There are, however, some significant differences in content that cannot be reconciled by the order of writing alone. Perhaps much of this stemmed from a simple desire to avoid excessive repetition between the two texts, but it is nevertheless interesting to observe that, while many key details appear in both, a number of items more appropriate to the CP appear only in the Life and vice versa. Only the Life, for example, reports that Gebhard reassigned his servants as specialists of various kinds with a special provision for inheritance.2 On the other hand, there is no discussion of Gebhard’s illustrious ancestry or of his miracle-working father in the Life, although these are elements central to the CP.3 In some cases, rhetorical considerations may have dictated the logic of inclusion; both Gebhard’s brother Liutfrid’s deception in the division of their paternal inheritance and his hostile encounter with the relics of St. Ulrich of Augsburg feature in a broader narrative of family conflict in the CP, but would fit awkwardly at best in the Life.4 For other discrepancies, there seems to be no plausible explanation beyond purely stylistic choice.5
Unsurprisingly, much of the Life of Gebhard recycles common hagiographic tropes and generally follows the conventions of the genre.6 Among the more noteworthy hagiographical elements that feature in the Life is Gebhard’s furta sacra of the head of St.

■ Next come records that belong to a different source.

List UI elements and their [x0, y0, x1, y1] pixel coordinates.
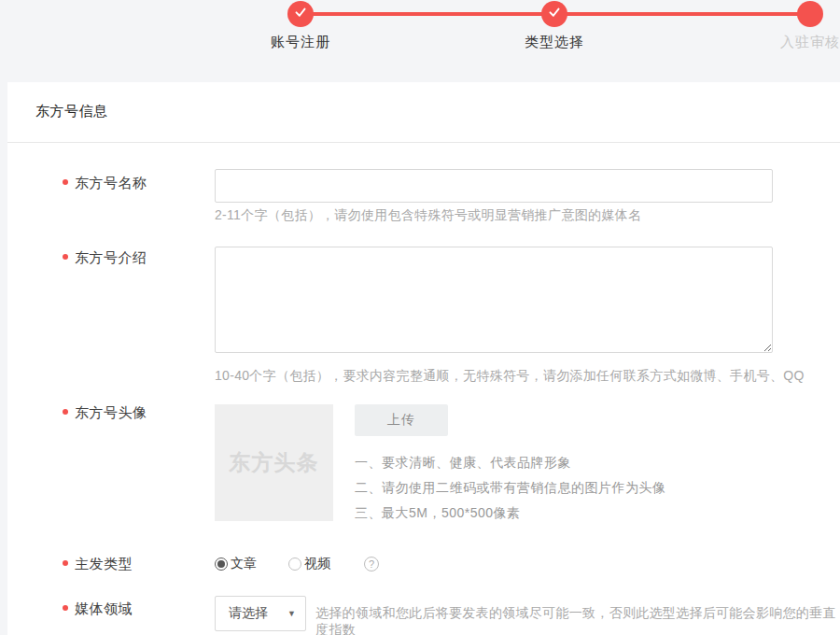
step-label: 入驻审核: [754, 34, 840, 51]
avatar-rule: 一、要求清晰、健康、代表品牌形象: [355, 450, 666, 475]
upload-button[interactable]: 上传: [355, 404, 448, 436]
section-title: 东方号信息: [35, 103, 108, 120]
avatar-rule: 二、请勿使用二维码或带有营销信息的图片作为头像: [355, 475, 666, 501]
media-field-select[interactable]: 请选择 ▼: [215, 596, 306, 631]
step-account-register: 账号注册: [245, 0, 357, 51]
section-divider: [7, 142, 840, 143]
avatar-rules-list: 一、要求清晰、健康、代表品牌形象 二、请勿使用二维码或带有营销信息的图片作为头像…: [355, 450, 666, 526]
step-pending-circle: [797, 1, 823, 27]
progress-stepper: 账号注册 类型选择 入驻审核: [0, 0, 840, 82]
field-label-publish-type: 主发类型: [75, 556, 133, 573]
step-label: 类型选择: [498, 34, 610, 51]
radio-option-video[interactable]: 视频: [288, 556, 330, 572]
radio-option-article[interactable]: 文章: [215, 556, 257, 572]
field-label-intro: 东方号介绍: [75, 249, 147, 267]
required-bullet: [63, 560, 68, 566]
avatar-rule: 三、最大5M，500*500像素: [355, 501, 666, 526]
radio-label: 视频: [304, 556, 330, 572]
required-bullet: [63, 409, 68, 415]
media-field-hint: 选择的领域和您此后将要发表的领域尽可能一致，否则此选型选择后可能会影响您的垂直度…: [315, 605, 840, 635]
avatar-placeholder: 东方头条: [215, 404, 333, 521]
checkmark-icon: [292, 4, 309, 24]
chevron-down-icon: ▼: [287, 609, 305, 618]
required-bullet: [63, 179, 68, 185]
required-bullet: [63, 254, 68, 260]
checkmark-icon: [546, 4, 563, 24]
step-type-select: 类型选择: [498, 0, 610, 51]
radio-unselected-icon[interactable]: [288, 557, 301, 571]
field-label-name: 东方号名称: [75, 175, 147, 192]
account-intro-textarea[interactable]: [215, 247, 773, 353]
radio-label: 文章: [231, 556, 257, 572]
name-hint: 2-11个字（包括），请勿使用包含特殊符号或明显营销推广意图的媒体名: [215, 207, 641, 224]
step-done-circle: [287, 1, 314, 27]
field-label-media-field: 媒体领域: [75, 600, 133, 618]
step-done-circle: [541, 1, 567, 27]
field-label-avatar: 东方号头像: [75, 404, 147, 422]
step-label: 账号注册: [245, 34, 357, 51]
intro-hint: 10-40个字（包括），要求内容完整通顺，无特殊符号，请勿添加任何联系方式如微博…: [215, 368, 805, 385]
form-panel: 东方号信息 东方号名称 2-11个字（包括），请勿使用包含特殊符号或明显营销推广…: [7, 82, 840, 635]
radio-selected-icon[interactable]: [215, 557, 228, 571]
required-bullet: [63, 605, 68, 611]
question-mark-icon[interactable]: ?: [364, 557, 379, 572]
account-name-input[interactable]: [215, 169, 773, 203]
publish-type-radio-group: 文章 视频 ?: [215, 556, 379, 572]
step-entry-review: 入驻审核: [754, 0, 840, 51]
select-selected-value: 请选择: [216, 605, 287, 622]
avatar-watermark-text: 东方头条: [230, 448, 319, 477]
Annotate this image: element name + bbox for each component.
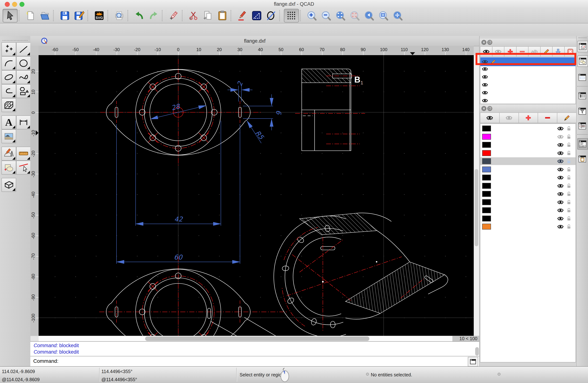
block-row-4[interactable] <box>480 89 575 96</box>
layer-row-title[interactable] <box>480 215 575 222</box>
tool-circle-button[interactable] <box>16 56 31 70</box>
layer-color-swatch[interactable] <box>482 167 491 172</box>
command-history[interactable]: Command: blockeditCommand: blockedit <box>30 341 479 356</box>
layer-lock-icon[interactable] <box>566 199 575 205</box>
layer-visibility-eye-icon[interactable] <box>557 150 566 156</box>
tool-shapes-button[interactable] <box>16 84 31 98</box>
drawing-canvas[interactable]: 28 42 60 2 6 R5 <box>39 55 474 336</box>
layer-lock-icon[interactable] <box>566 167 575 172</box>
layer-visibility-eye-icon[interactable] <box>557 125 566 132</box>
tool-ellipse-button[interactable] <box>1 70 16 84</box>
panel-part-library-toggle-button[interactable] <box>577 121 587 131</box>
tool-points-button[interactable] <box>1 42 16 56</box>
command-history-scrollbar[interactable] <box>475 347 479 356</box>
zoom-window-button[interactable] <box>376 9 391 22</box>
layer-color-swatch[interactable] <box>482 199 491 205</box>
zoom-in-button[interactable] <box>305 9 319 22</box>
panel-selection-filter-toggle-button[interactable] <box>577 106 587 117</box>
remove-layer-button[interactable] <box>538 112 557 123</box>
divide-entity-button[interactable] <box>264 9 278 22</box>
command-dock-button[interactable] <box>468 357 478 366</box>
edit-block-button[interactable] <box>540 46 553 57</box>
float-panel-button[interactable]: ❐ <box>487 106 492 111</box>
canvas-horizontal-scrollbar[interactable] <box>39 336 452 341</box>
hide-all-layers-button[interactable] <box>499 112 519 123</box>
erase-button[interactable] <box>167 9 181 22</box>
panel-block-list-toggle-button[interactable] <box>577 41 588 52</box>
layer-row-border[interactable] <box>480 141 575 149</box>
insert-block-button[interactable] <box>552 46 565 57</box>
layer-visibility-eye-icon[interactable] <box>557 158 566 165</box>
layer-row-0[interactable] <box>480 125 575 132</box>
command-input-row[interactable]: Command: <box>30 356 479 366</box>
layer-visibility-eye-icon[interactable] <box>557 142 566 148</box>
tool-text-button[interactable]: A <box>1 115 16 129</box>
layer-visibility-eye-icon[interactable] <box>557 215 566 222</box>
hide-all-blocks-button[interactable] <box>492 46 504 57</box>
mdi-titlebar[interactable]: flange.dxf <box>30 36 479 46</box>
block-row-1[interactable] <box>480 65 575 73</box>
canvas-vertical-scrollbar[interactable] <box>474 55 479 336</box>
show-all-blocks-button[interactable] <box>480 46 492 57</box>
layer-row-thin2[interactable] <box>480 206 575 214</box>
layer-visibility-eye-icon[interactable] <box>557 166 566 173</box>
vscroll-thumb[interactable] <box>475 169 478 246</box>
layer-lock-icon[interactable] <box>566 150 575 156</box>
tool-line-button[interactable] <box>16 42 31 56</box>
tool-modify-button[interactable] <box>1 147 16 161</box>
block-visibility-eye-icon[interactable] <box>482 74 490 80</box>
tool-measure-button[interactable] <box>16 147 31 161</box>
block-row-0[interactable] <box>480 57 575 66</box>
layer-lock-icon[interactable] <box>566 158 575 164</box>
layer-row-dimensions[interactable] <box>480 166 575 173</box>
layer-row-hatch[interactable] <box>480 174 575 181</box>
float-panel-button[interactable]: ❐ <box>487 40 492 45</box>
layer-lock-icon[interactable] <box>566 134 575 140</box>
block-visibility-eye-icon[interactable] <box>482 89 490 96</box>
pointer-tool-button[interactable] <box>2 9 18 22</box>
print-preview-button[interactable] <box>112 9 126 22</box>
layer-lock-icon[interactable] <box>566 207 575 213</box>
block-row-2[interactable] <box>480 73 575 81</box>
layer-color-swatch[interactable] <box>482 175 491 180</box>
tool-spline-button[interactable] <box>16 70 31 84</box>
block-row-5[interactable] <box>480 97 575 104</box>
layer-lock-icon[interactable] <box>566 191 575 197</box>
hscroll-thumb[interactable] <box>145 337 369 341</box>
redo-button[interactable] <box>147 9 161 22</box>
add-block-button[interactable] <box>504 46 517 57</box>
open-file-button[interactable] <box>38 9 52 22</box>
layer-row-hidden[interactable] <box>480 182 575 190</box>
layer-row-viewports[interactable] <box>480 223 575 231</box>
tool-dimension-button[interactable] <box>16 115 31 129</box>
draw-freehand-button[interactable] <box>235 9 250 22</box>
close-panel-button[interactable]: ✕ <box>482 40 486 45</box>
tool-hatch-button[interactable] <box>1 98 16 112</box>
layer-lock-icon[interactable] <box>566 215 575 221</box>
tool-image-button[interactable] <box>1 129 16 143</box>
zoom-pan-button[interactable] <box>391 9 405 22</box>
zoom-out-button[interactable] <box>319 9 333 22</box>
zoom-selection-button[interactable] <box>348 9 362 22</box>
panel-library-browser-toggle-button[interactable] <box>577 90 587 101</box>
tool-solid-button[interactable] <box>1 178 16 192</box>
layer-color-swatch[interactable] <box>482 126 491 131</box>
edit-layer-button[interactable] <box>557 112 577 123</box>
save-file-as-button[interactable] <box>72 9 86 22</box>
save-file-button[interactable] <box>58 9 72 22</box>
layer-color-swatch[interactable] <box>482 134 491 140</box>
layer-lock-icon[interactable] <box>566 175 575 180</box>
block-visibility-eye-icon[interactable] <box>482 82 490 88</box>
grid-toggle-button[interactable] <box>284 9 299 22</box>
show-all-layers-button[interactable] <box>480 112 500 123</box>
remove-block-button[interactable] <box>516 46 529 57</box>
tool-polyline-button[interactable] <box>1 84 16 98</box>
layer-row-defpoints[interactable] <box>480 157 575 165</box>
panel-command-line-toggle-button[interactable] <box>577 138 588 149</box>
layer-lock-icon[interactable] <box>566 142 575 148</box>
panel-property-editor-toggle-button[interactable] <box>577 72 587 83</box>
layer-row-revision[interactable] <box>480 190 575 198</box>
layer-visibility-eye-icon[interactable] <box>557 199 566 206</box>
layer-lock-icon[interactable] <box>566 224 575 230</box>
panel-clipboard-toggle-button[interactable] <box>577 154 587 164</box>
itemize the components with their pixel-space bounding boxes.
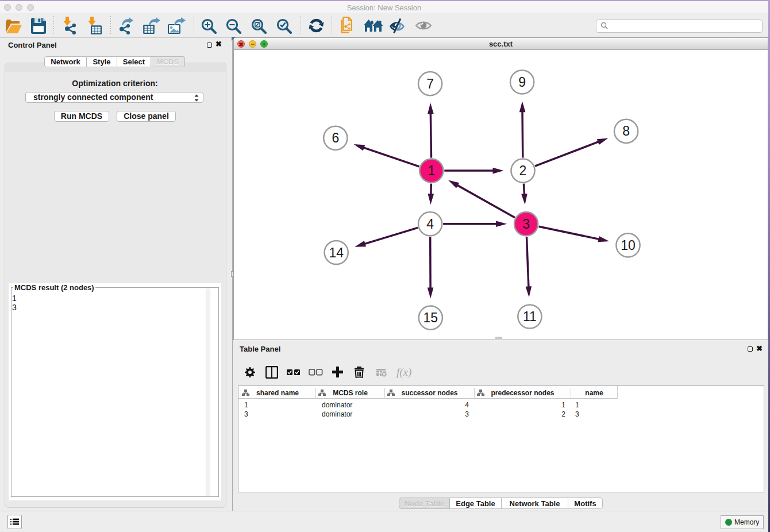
svg-text:6: 6 bbox=[332, 130, 339, 145]
svg-text:7: 7 bbox=[426, 76, 434, 91]
svg-text:3: 3 bbox=[522, 217, 530, 232]
svg-text:9: 9 bbox=[518, 75, 526, 90]
svg-text:11: 11 bbox=[523, 309, 537, 324]
svg-text:10: 10 bbox=[621, 238, 636, 253]
svg-text:14: 14 bbox=[329, 245, 344, 260]
svg-text:15: 15 bbox=[424, 310, 438, 325]
svg-text:4: 4 bbox=[426, 217, 434, 232]
svg-text:1: 1 bbox=[428, 163, 435, 178]
svg-text:2: 2 bbox=[519, 163, 527, 178]
svg-text:8: 8 bbox=[622, 124, 630, 138]
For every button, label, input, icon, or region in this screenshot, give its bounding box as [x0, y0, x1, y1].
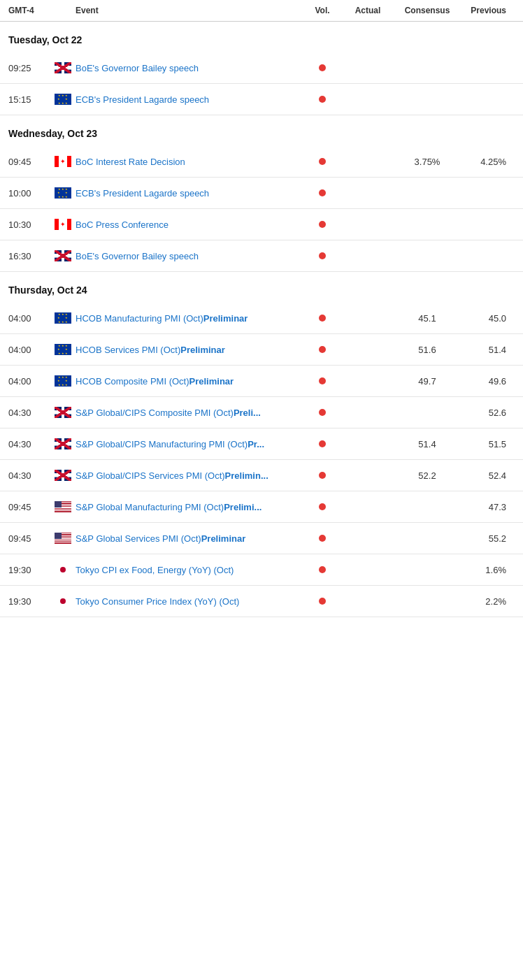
event-time: 09:45: [8, 502, 50, 512]
flag-uk: [55, 470, 71, 481]
flag-ca: ✦: [55, 219, 71, 230]
col-event: Event: [76, 6, 305, 15]
volatility-dot: [319, 472, 326, 479]
flag-uk: [55, 62, 71, 73]
event-name[interactable]: ECB's President Lagarde speech: [76, 188, 305, 199]
event-time: 10:00: [8, 188, 50, 199]
event-row[interactable]: 04:00HCOB Manufacturing PMI (Oct)Prelimi…: [0, 303, 523, 334]
event-row[interactable]: 09:45S&P Global Services PMI (Oct)Prelim…: [0, 523, 523, 554]
event-flag-cell: [50, 533, 76, 544]
event-vol: [305, 440, 340, 447]
flag-uk: [55, 407, 71, 418]
event-name[interactable]: HCOB Manufacturing PMI (Oct)Preliminar: [76, 313, 305, 324]
event-name[interactable]: BoC Press Conference: [76, 219, 305, 230]
event-row[interactable]: 09:25BoE's Governor Bailey speech: [0, 52, 523, 84]
event-name[interactable]: S&P Global Manufacturing PMI (Oct)Prelim…: [76, 502, 305, 512]
calendar-body: Tuesday, Oct 2209:25BoE's Governor Baile…: [0, 22, 523, 617]
event-time: 19:30: [8, 565, 50, 575]
event-row[interactable]: 19:30Tokyo CPI ex Food, Energy (YoY) (Oc…: [0, 554, 523, 586]
event-row[interactable]: 09:45S&P Global Manufacturing PMI (Oct)P…: [0, 491, 523, 523]
event-consensus: 49.7: [396, 376, 459, 387]
event-previous: 47.3: [459, 502, 515, 512]
event-previous: 55.2: [459, 533, 515, 544]
event-row[interactable]: 04:00HCOB Services PMI (Oct)Preliminar51…: [0, 334, 523, 366]
flag-eu: [55, 344, 71, 355]
event-name[interactable]: Tokyo Consumer Price Index (YoY) (Oct): [76, 596, 305, 607]
event-previous: 2.2%: [459, 596, 515, 607]
day-header-1: Wednesday, Oct 23: [0, 115, 523, 146]
event-row[interactable]: 19:30Tokyo Consumer Price Index (YoY) (O…: [0, 586, 523, 617]
event-name[interactable]: BoE's Governor Bailey speech: [76, 63, 305, 73]
event-row[interactable]: 10:00ECB's President Lagarde speech: [0, 178, 523, 209]
event-time: 04:00: [8, 313, 50, 324]
flag-uk: [55, 438, 71, 449]
event-flag-cell: ✦: [50, 219, 76, 230]
day-header-0: Tuesday, Oct 22: [0, 22, 523, 52]
event-row[interactable]: 04:30S&P Global/CIPS Services PMI (Oct)P…: [0, 460, 523, 491]
event-name[interactable]: S&P Global/CIPS Manufacturing PMI (Oct)P…: [76, 439, 305, 449]
col-actual: Actual: [340, 6, 396, 15]
event-row[interactable]: 04:30S&P Global/CIPS Composite PMI (Oct)…: [0, 397, 523, 428]
volatility-dot: [319, 566, 326, 573]
flag-eu: [55, 312, 71, 324]
volatility-dot: [319, 315, 326, 322]
event-flag-cell: [50, 62, 76, 73]
event-name[interactable]: BoC Interest Rate Decision: [76, 157, 305, 167]
volatility-dot: [319, 503, 326, 510]
event-flag-cell: [50, 187, 76, 199]
col-vol: Vol.: [305, 6, 340, 15]
event-consensus: 51.6: [396, 345, 459, 355]
event-name[interactable]: S&P Global/CIPS Services PMI (Oct)Prelim…: [76, 470, 305, 481]
event-name[interactable]: HCOB Services PMI (Oct)Preliminar: [76, 345, 305, 355]
event-row[interactable]: 09:45✦BoC Interest Rate Decision3.75%4.2…: [0, 146, 523, 178]
event-time: 09:45: [8, 157, 50, 167]
event-previous: 49.6: [459, 376, 515, 387]
flag-us: [55, 501, 71, 512]
event-flag-cell: ✦: [50, 156, 76, 167]
flag-uk: [55, 250, 71, 261]
event-time: 10:30: [8, 219, 50, 230]
col-previous: Previous: [459, 6, 515, 15]
event-flag-cell: [50, 250, 76, 261]
event-flag-cell: [50, 564, 76, 575]
event-name[interactable]: Tokyo CPI ex Food, Energy (YoY) (Oct): [76, 565, 305, 575]
event-vol: [305, 346, 340, 353]
volatility-dot: [319, 440, 326, 447]
event-name[interactable]: ECB's President Lagarde speech: [76, 94, 305, 105]
event-time: 09:25: [8, 63, 50, 73]
event-time: 04:30: [8, 439, 50, 449]
volatility-dot: [319, 158, 326, 165]
volatility-dot: [319, 377, 326, 384]
event-time: 15:15: [8, 94, 50, 105]
col-gmt: GMT-4: [8, 6, 50, 15]
event-row[interactable]: 04:00HCOB Composite PMI (Oct)Preliminar4…: [0, 366, 523, 397]
event-row[interactable]: 15:15ECB's President Lagarde speech: [0, 84, 523, 115]
event-time: 04:30: [8, 408, 50, 418]
event-row[interactable]: 16:30BoE's Governor Bailey speech: [0, 240, 523, 272]
event-time: 04:30: [8, 470, 50, 481]
event-name[interactable]: S&P Global Services PMI (Oct)Preliminar: [76, 533, 305, 544]
event-time: 04:00: [8, 345, 50, 355]
event-consensus: 3.75%: [396, 157, 459, 167]
event-flag-cell: [50, 407, 76, 418]
volatility-dot: [319, 409, 326, 416]
flag-eu: [55, 187, 71, 199]
event-name[interactable]: S&P Global/CIPS Composite PMI (Oct)Preli…: [76, 408, 305, 418]
event-time: 19:30: [8, 596, 50, 607]
volatility-dot: [319, 535, 326, 542]
event-consensus: 45.1: [396, 313, 459, 324]
event-vol: [305, 472, 340, 479]
event-vol: [305, 503, 340, 510]
event-vol: [305, 409, 340, 416]
event-previous: 52.6: [459, 408, 515, 418]
event-name[interactable]: BoE's Governor Bailey speech: [76, 251, 305, 261]
event-time: 09:45: [8, 533, 50, 544]
event-flag-cell: [50, 375, 76, 387]
event-time: 04:00: [8, 376, 50, 387]
event-row[interactable]: 04:30S&P Global/CIPS Manufacturing PMI (…: [0, 428, 523, 460]
flag-eu: [55, 94, 71, 105]
event-name[interactable]: HCOB Composite PMI (Oct)Preliminar: [76, 376, 305, 387]
volatility-dot: [319, 64, 326, 71]
event-flag-cell: [50, 94, 76, 105]
event-row[interactable]: 10:30✦BoC Press Conference: [0, 209, 523, 240]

Gregory, Petershausen’s most prized relic.7 Both the Life and the CP recount how Gebhard was given the head by Pope John XV when he traveled to Rome seeking a papal privilege for Petershausen (a story that is included in its entirety with identical text in both), but only the Life reports his dramatic escape from a crowd of Roman pursuers who were evidently unaware that this donation had been voluntary.8 The conflict between the church of Constance and Petershausen over Gebhard’s body appears only in the Life, although it could well have fit in the theme of such conflicts in the Chronicle.9
The second book of the Life catalogs Gebhard’s many post-mortem miracles, with no overlap with those that feature in the CP.10 Running through these is an interesting undercurrent of skepticism about Gebhard’s good character. As the author reports when recounting the first of these miracles, “even in those days some ignorant brothers disregarded his merit and disparaged his sanctity,” prompting Gebhard to appear to one such brother and confirm that he is “not so contemptible” as his reputation would suggest.11 Similarly, in the longest and most colorful of the miracles, a demon possessing a woman disparages Gebhard as “a pretender and seducer,” in whom “there is said to be no sanctity,” asserting that Gebhard will therefore be powerless against it.12 While all of this could fit comfortably within the hagiographical topos of the deceased saint proving his or her merit, it may also reflect the author’s attempt to rehabilitate the image of the founder of his monastery in the face of real doubt. After all, the phrase “even in those days” hints at the possibility that similar doubts lingered in the author’s own day.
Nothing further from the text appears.